Python Word Pattern Search for Postgres

Introduction

In this article we will go over array (list) and string manipulation techniques in Python to word pattern search for Postgres data extraction. This is how the lesson will go:

  • How? We will learn how to leverage Python’s powerful string and list handling to search for patterns of words to return related info from PostgreSQL queries by removing a list of “stop words” from a user’s input.
  • What else? We’ll use the Postgres “SELECT” command, “WHERE” clause, and “LIKE”; create Python functions; and use some of Python’s built-in functions for replace, error trapping, and SQL execution (from the “psycopg2” flask library).

Prerequisites

  • SQL: Basic knowledge of the basics of writing SQL for Postgres. We use dBeaver’s free software for increased efficiency and ease.
  • Python: We’re using Python 3.8. Get the latest Python version here.
  • Tutorial on naming conventions showing why you may want to prefix your variables, column names, table names, etc. as you see done in this article. For example, naming “tvariable” with the “t” prefix to define it as a “text” (string) object and “tbl_” before table names in order to clearly distinguish those objects as tables. The tutorial goes a bit deeper, as well, talking about how to name variables based on a hierarchy system.

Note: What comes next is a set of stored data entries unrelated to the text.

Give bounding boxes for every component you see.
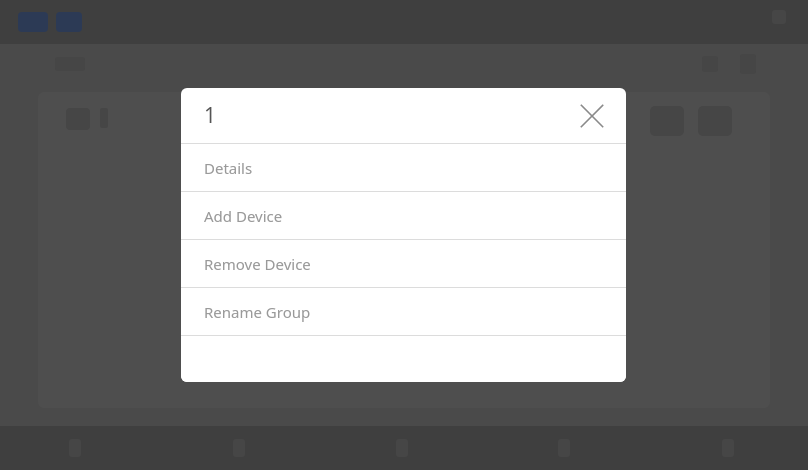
button[interactable] (38, 92, 770, 408)
staticText: Add Device (204, 206, 283, 226)
button[interactable]: Details (181, 144, 626, 191)
button[interactable]: Add Device (181, 192, 626, 239)
staticText: Rename Group (204, 302, 311, 322)
button[interactable]: Close (570, 94, 614, 138)
staticText: Remove Device (204, 254, 311, 274)
staticText: 1 (204, 101, 217, 130)
button[interactable]: Rename Group (181, 288, 626, 335)
button[interactable]: 1 (181, 88, 626, 143)
staticText: Details (204, 158, 253, 178)
button[interactable]: Remove Device (181, 240, 626, 287)
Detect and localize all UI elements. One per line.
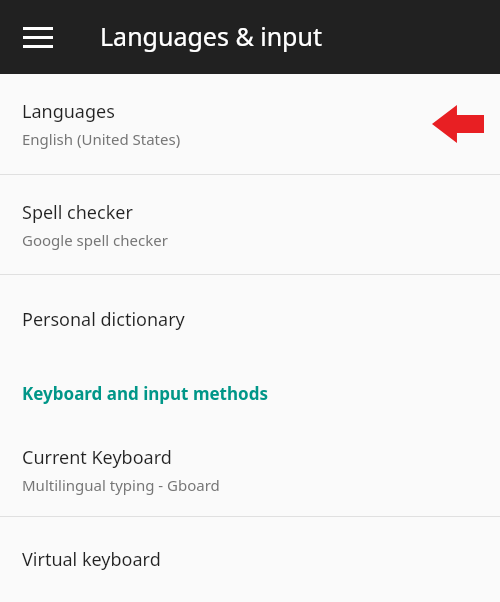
staticText: Current Keyboard — [22, 445, 172, 470]
staticText: Multilingual typing - Gboard — [22, 475, 220, 495]
staticText: Spell checker — [22, 200, 133, 225]
staticText: Google spell checker — [22, 230, 168, 250]
staticText: Keyboard and input methods — [22, 382, 268, 405]
button[interactable]: Open navigation menu — [12, 11, 64, 63]
button[interactable]: Current Keyboard — [0, 423, 500, 516]
staticText: Languages — [22, 99, 115, 124]
button[interactable]: Spell checker — [0, 175, 500, 274]
button[interactable]: Personal dictionary — [0, 275, 500, 363]
button[interactable]: Languages — [0, 74, 500, 174]
button[interactable]: Virtual keyboard — [0, 517, 500, 602]
staticText: Personal dictionary — [22, 307, 185, 332]
staticText: English (United States) — [22, 129, 181, 149]
staticText: Virtual keyboard — [22, 547, 161, 572]
staticText: Languages & input — [100, 19, 322, 53]
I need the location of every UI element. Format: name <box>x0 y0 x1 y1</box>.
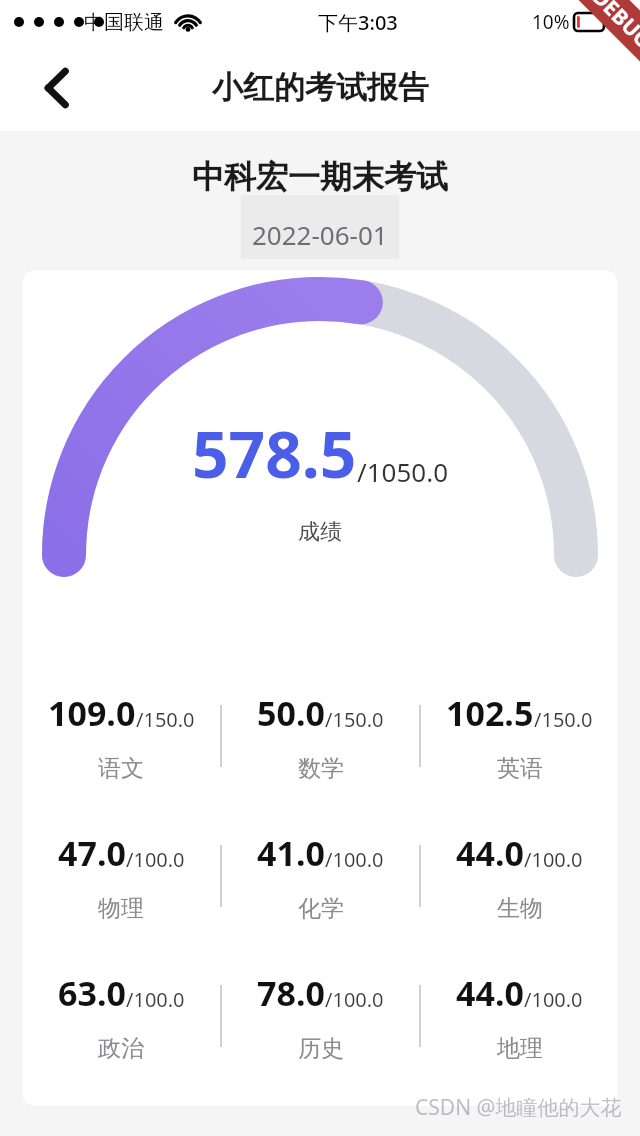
staticText: 10% <box>532 9 570 35</box>
button[interactable]: 63.0 <box>22 964 220 1069</box>
button[interactable]: 47.0 <box>22 824 220 929</box>
staticText: 物理 <box>98 894 144 923</box>
staticText: 成绩 <box>298 518 342 546</box>
staticText: /150.0 <box>534 706 593 733</box>
staticText: 47.0 <box>58 830 126 876</box>
button[interactable]: 44.0 <box>421 964 618 1069</box>
button[interactable]: 78.0 <box>222 964 419 1069</box>
staticText: 44.0 <box>456 970 524 1016</box>
staticText: DEBUG <box>586 0 640 55</box>
staticText: 109.0 <box>48 690 136 736</box>
button[interactable]: Back <box>26 57 88 119</box>
staticText: 中科宏一期末考试 <box>192 157 448 197</box>
staticText: 2022-06-01 <box>252 217 388 252</box>
staticText: /100.0 <box>325 986 384 1013</box>
staticText: CSDN @地瞳他的大花 <box>415 1093 622 1122</box>
staticText: 63.0 <box>58 970 126 1016</box>
staticText: /100.0 <box>524 846 583 873</box>
staticText: 41.0 <box>257 830 325 876</box>
staticText: /100.0 <box>524 986 583 1013</box>
staticText: /150.0 <box>136 706 195 733</box>
staticText: /100.0 <box>126 986 185 1013</box>
button[interactable]: 102.5 <box>421 684 618 789</box>
staticText: 化学 <box>298 894 344 923</box>
staticText: 50.0 <box>257 690 325 736</box>
staticText: /1050.0 <box>357 454 449 489</box>
staticText: 78.0 <box>257 970 325 1016</box>
staticText: 44.0 <box>456 830 524 876</box>
button[interactable]: 44.0 <box>421 824 618 929</box>
staticText: /150.0 <box>325 706 384 733</box>
staticText: 中国联通 <box>84 10 164 35</box>
staticText: 语文 <box>98 754 144 783</box>
staticText: 生物 <box>497 894 543 923</box>
staticText: 历史 <box>298 1034 344 1063</box>
button[interactable]: 41.0 <box>222 824 419 929</box>
staticText: 地理 <box>497 1034 543 1063</box>
staticText: 英语 <box>497 754 543 783</box>
button[interactable]: 109.0 <box>22 684 220 789</box>
staticText: 578.5 <box>192 410 357 497</box>
staticText: 小红的考试报告 <box>212 68 429 107</box>
staticText: 数学 <box>298 754 344 783</box>
staticText: 下午3:03 <box>318 9 398 36</box>
button[interactable]: 50.0 <box>222 684 419 789</box>
staticText: 政治 <box>98 1034 144 1063</box>
staticText: /100.0 <box>126 846 185 873</box>
staticText: /100.0 <box>325 846 384 873</box>
staticText: 102.5 <box>446 690 534 736</box>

Before we get into it, we’ll go over a relevant foundational concept; how to create and use a Python list.

What is a Python List and how does it work?

Short answer: Lists are like Python arrays but with increased flexibility in data type handling.

In Python a list is a group of values (items). Lists can aid in increasing efficiency, as they allow us to easily store, reference, add, remove, and sort groups of values, much like in a Postgres database table. “42, -5, -12, 122” is a list of integers. “Python, Search, Pattern, Postgres, a.i., Words, Pants” is a list of strings. In some programming languages, lists have to contain items where every item in the list must be the same type. In Python’s case, you can have mixed types, like this: “5, Python, -1, Search, 12, Word”. Most coders use the word “Item” to describe individual values in a list. Python lists are a datatype that also have multidimension functionality. We will focus here on one dimensional lists.

list_words = ["Python", "Word", "Search", "Pattern"]

The above code simultaneously creates a list called “list_words” and fills the list with four items. How do we get data from the above Python list?

t_word = list_words[2]
print(t_word)

The value stored in “t_word” becomes “Search” because the count begins at zero for lists. So, unlike how the index begins at “1” in a Postgres Array, it begins at “0” for Python lists. “2” here means the third item in the list. That number is often called “index”, which corresponds nicely to typical coder understanding of programming concepts in other languages.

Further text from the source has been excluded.